Each line in the data holding "dans" should be listed.

═══

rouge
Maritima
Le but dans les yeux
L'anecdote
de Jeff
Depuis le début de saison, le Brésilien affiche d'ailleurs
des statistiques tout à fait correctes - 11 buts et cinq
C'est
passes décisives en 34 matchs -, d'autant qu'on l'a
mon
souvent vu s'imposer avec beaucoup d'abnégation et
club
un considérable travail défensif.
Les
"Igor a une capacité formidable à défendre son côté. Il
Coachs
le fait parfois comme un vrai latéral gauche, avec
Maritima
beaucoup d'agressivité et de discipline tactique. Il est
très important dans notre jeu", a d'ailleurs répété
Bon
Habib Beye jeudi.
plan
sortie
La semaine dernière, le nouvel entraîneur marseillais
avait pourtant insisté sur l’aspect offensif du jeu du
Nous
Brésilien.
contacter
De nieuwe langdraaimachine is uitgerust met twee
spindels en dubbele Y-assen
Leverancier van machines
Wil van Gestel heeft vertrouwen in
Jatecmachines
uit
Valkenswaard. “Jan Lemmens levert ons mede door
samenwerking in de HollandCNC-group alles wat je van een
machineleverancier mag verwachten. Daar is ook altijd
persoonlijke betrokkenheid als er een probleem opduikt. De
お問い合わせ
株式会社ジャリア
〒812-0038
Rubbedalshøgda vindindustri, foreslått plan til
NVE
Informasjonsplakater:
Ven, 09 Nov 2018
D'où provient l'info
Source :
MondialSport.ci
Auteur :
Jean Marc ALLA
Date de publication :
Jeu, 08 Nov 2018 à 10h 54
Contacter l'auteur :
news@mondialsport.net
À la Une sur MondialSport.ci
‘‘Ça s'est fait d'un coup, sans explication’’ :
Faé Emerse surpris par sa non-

═══

### Result
Le but dans les yeux
très important dans notre jeu", a d'ailleurs répété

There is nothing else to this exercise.